Leonardo DiCaprio, filmin merkezindeki Dom Cobb karakterini canlandırmakta. Cobb, karmaşık bir geçmişe sahip bir 'hırsız' olup, rüya içinde rüya yaparak insanların aklındaki sırları çalma yeteneğine sahiptir. Ellen Page (shutterstock) Ariadne karakterini canlandırarak, rüya tasarımına katkıda bulunan genç bir zihin olarak izleyiciye sunulur. Joseph Gordon-Levitt, Arthur karakteriyle Cobb'un sağ kolu ve rüya içerisinde planların yapılmasına yardımcı olur. Tom Hardy, Eames karakteriyle rüya içinde rüya yaratmanın ustasıdır.

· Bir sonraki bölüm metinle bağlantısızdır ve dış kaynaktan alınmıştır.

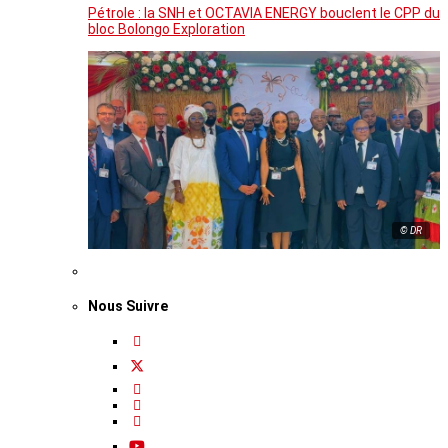
Pétrole : la SNH et OCTAVIA ENERGY bouclent le CPP du
bloc Bolongo Exploration
© DR
Nous Suivre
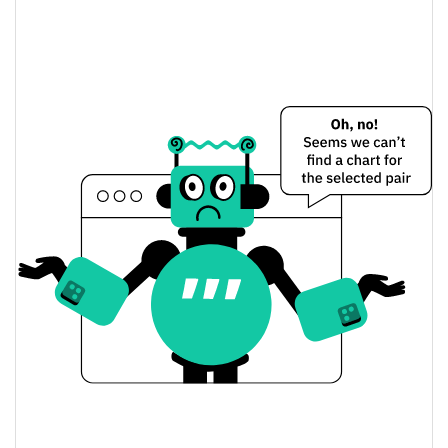
0.11%
Limite de mercado
What’s your lore Preço Ontem
$0.000014908895 /
Baixa / Alta de ontem
$0.000014920926
Abertura / Fecho de
$0.000014908895 /
$0.000014920926
Ontem
0.10%
A mudança de ontem
$115.77353
Volume de ontem
Histórico do preço do What’s your lore
$0.000014908895 /
7 dias Baixa / 7 dias Alta
$0.000016653689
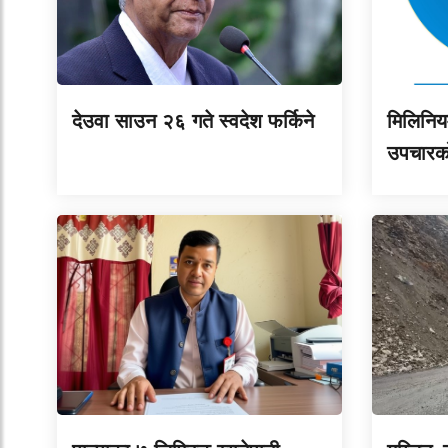
देउवा साउन २६ गते स्वदेश फर्किने
मिलिनिय
उपचारको 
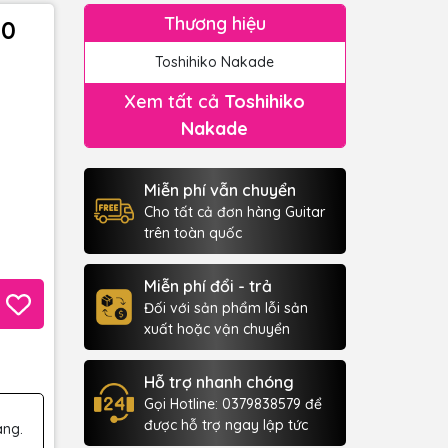
Thương hiệu
50
Toshihiko Nakade
Xem tất cả
Toshihiko
Nakade
Miễn phí vẫn chuyển
Cho tất cả đơn hàng Guitar
trên toàn quốc
Miễn phí đổi - trả
Đối với sản phẩm lỗi sản
xuất hoặc vận chuyển
Hỗ trợ nhanh chóng
Gọi Hotline: 0379838579 để
được hỗ trợ ngay lập tức
àng.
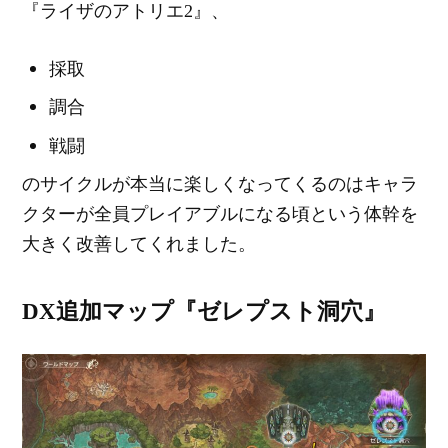
『ライザのアトリエ2』、
採取
調合
戦闘
のサイクルが本当に楽しくなってくるのはキャラ
クターが全員プレイアブルになる頃という体幹を
大きく改善してくれました。
DX追加マップ『ゼレプスト洞穴』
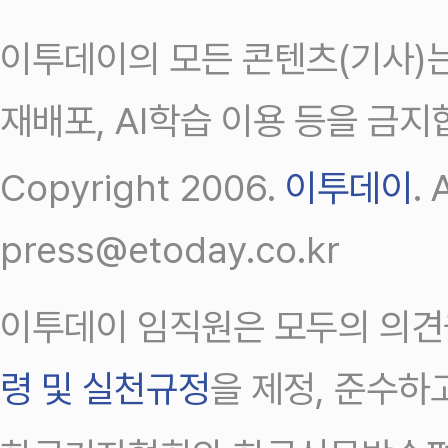
이투데이의 모든 콘텐츠(기사)는
재배포, AI학습 이용 등을 금지
Copyright 2006.
이투데이
.
press@etoday.co.kr
이투데이 임직원은 모두의 의견
령 및 실천규정
을 제정, 준수하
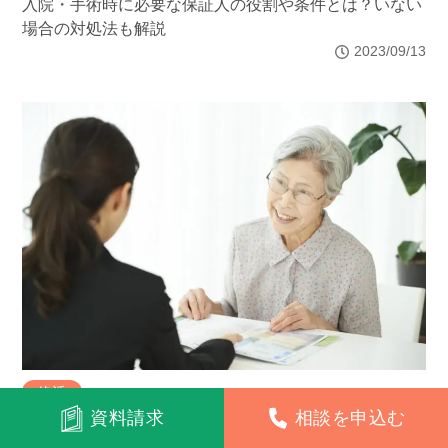
入院・手術時に必要な保証人の役割や条件とは？いない
場合の対処法も解説
2023/09/13
終活
資料請求
相談を申込む
おひとりさまの終活でやるべきことは？死後事務委任契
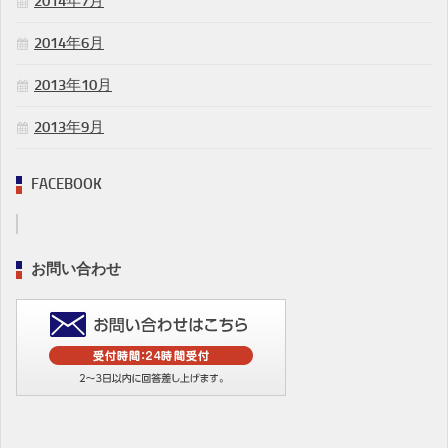
2014年7月
2014年6月
2013年10月
2013年9月
FACEBOOK
お問い合わせ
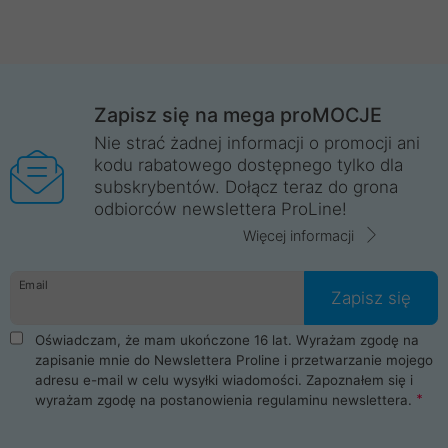
Zapisz się na mega proMOCJE
Nie strać żadnej informacji o promocji ani
kodu rabatowego dostępnego tylko dla
subskrybentów. Dołącz teraz do grona
odbiorców newslettera ProLine!
Więcej informacji
Email
Zapisz się
Oświadczam, że mam ukończone 16 lat. Wyrażam zgodę na
zapisanie mnie do Newslettera Proline i przetwarzanie mojego
adresu e-mail w celu wysyłki wiadomości. Zapoznałem się i
wyrażam zgodę na postanowienia
regulaminu newslettera
.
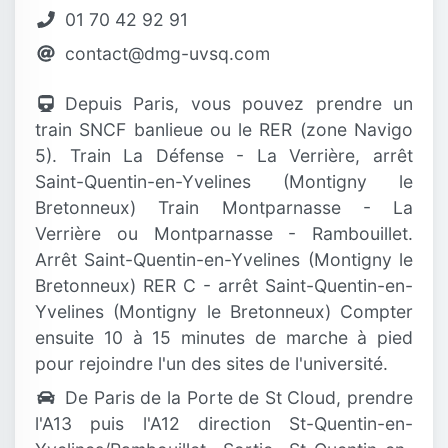
01 70 42 92 91
contact@dmg-uvsq.com
Depuis Paris, vous pouvez prendre un
train SNCF banlieue ou le RER (zone Navigo
5). Train La Défense - La Verrière, arrêt
Saint-Quentin-en-Yvelines (Montigny le
Bretonneux) Train Montparnasse - La
Verrière ou Montparnasse - Rambouillet.
Arrêt Saint-Quentin-en-Yvelines (Montigny le
Bretonneux) RER C - arrêt Saint-Quentin-en-
Yvelines (Montigny le Bretonneux) Compter
ensuite 10 à 15 minutes de marche à pied
pour rejoindre l'un des sites de l'université.
De Paris de la Porte de St Cloud, prendre
l'A13 puis l'A12 direction St-Quentin-en-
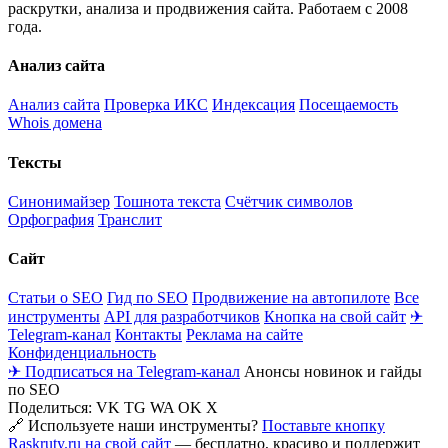
раскрутки, анализа и продвижения сайта. Работаем с 2008
года.
Анализ сайта
Анализ сайта
Проверка ИКС
Индексация
Посещаемость
Whois домена
Тексты
Синонимайзер
Тошнота текста
Счётчик символов
Орфография
Транслит
Сайт
Статьи о SEO
Гид по SEO
Продвижение на автопилоте
Все
инструменты
API для разработчиков
Кнопка на свой сайт
✈
Telegram-канал
Контакты
Реклама на сайте
Конфиденциальность
✈ Подписаться на Telegram-канал
Анонсы новинок и гайды
по SEO
Поделиться:
VK
TG
WA
OK
X
🔗 Используете наши инструменты?
Поставьте кнопку
Raskruty.ru на свой сайт
— бесплатно, красиво и поддержит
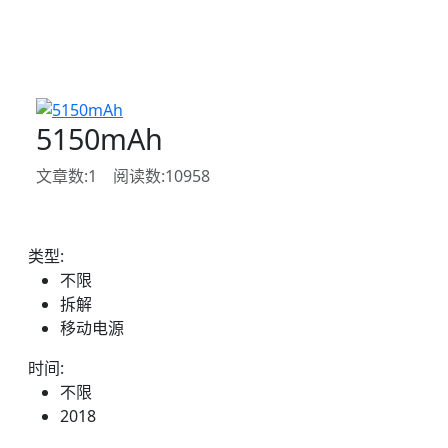
5150mAh
文章数:
1
阅读数:
10958
类型
:
不限
拆解
移动电源
时间
:
不限
2018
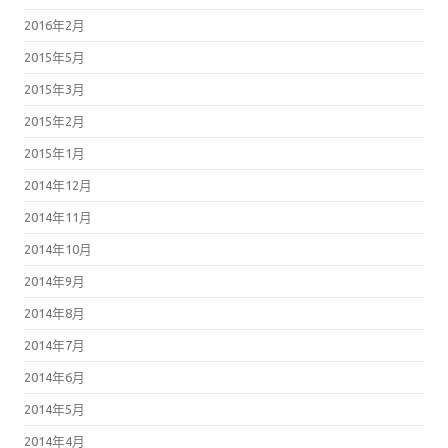
2016年2月
2015年5月
2015年3月
2015年2月
2015年1月
2014年12月
2014年11月
2014年10月
2014年9月
2014年8月
2014年7月
2014年6月
2014年5月
2014年4月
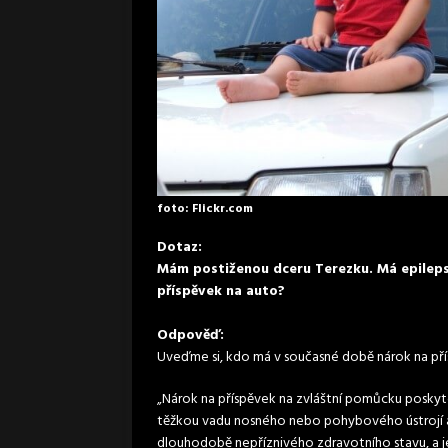
foto: Flickr.com
Dotaz:
Mám postiženou dceru Terezku. Má epilepsi
příspěvek na auto?
Odpověď:
Uveďme si, kdo má v současné době nárok na př
„Nárok na příspěvek na zvláštní pomůcku posky
těžkou vadu nosného nebo pohybového ústrojí 
dlouhodobě nepříznivého zdravotního stavu, a jej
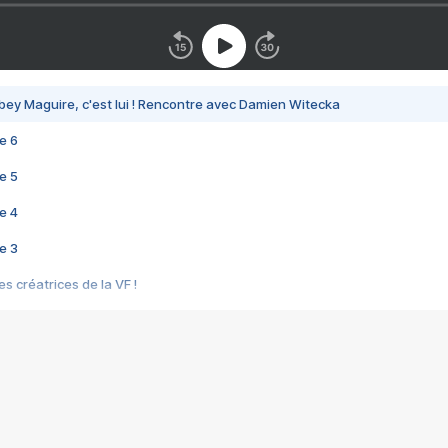
bey Maguire, c'est lui ! Rencontre avec Damien Witecka
e 6
e 5
e 4
e 3
s créatrices de la VF !
e 2
e 1
e Mektoub My Love arrive enfin ! Rencontre avec Shaïn Boumedine et Sal
i : après Toni en famille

Bunların dışında, Marion Cotillard, Cobb'un ölü eşinin hayaleti Mal karakteriyle karakterimize sürekli bir tehdit oluşturur. Ken Watanabe ise önemli bir iş adamı olan Saito karakterini canlandırarak, Cobb'un görevlerini şekillendiren bir figür haline gelir.
Başlangıç'ın ana fikri, rüya, gerçeklik ve insan zihninin sınırları üzerinedir. Film, izleyicilere neyin gerçek olduğunu sorgulatırken, hayal gücünün sınırsızlığını vurgular. Aynı zamanda, kayıptan, nostaljiden ve insan ilişkilerinden bahseder. Cobb'un karakteri, hem bir suçlu hem de bir baba olarak, izleyiciye fedakarlık ve aşkın zorluğunu gösterir. Rüyalar arasındaki yolculuk, kişisel kayıpların ve pişmanlıkların üzerinde durarak, insanların bir hedefe ulaşmak için ne kadar ileri gidebileceğini sorgular. Başlangıç, izleyicilere derin düşüncelere ittiği gibi, zihinlerinde sorgulamalar yaratır ve yaşamın gerçekliğini sorgulamaya yönlendirir.
Film, yaratıcı görsel efektleri, sürükleyici kurgusu ve etkileyici müzikleriyle dikkat çeker. Nolan, gerçekçilikle kurgu arasında köprü kurarak, izleyiciyi bu derin psikolojik yolculuğa çekmeyi başarmıştır. Görsel anlatımın yanı sıra, filmdeki atmosfer değişimleri ve farklı mekânlar da oldukça önemlidir. Düşük ışıktan yüksek ışıka geçişler, rüyalar arasındaki geçiş biçimlerini etkili şekilde yansıtırken, müzikler de izleyiciye yoğun bir duygusal deneyim sunar.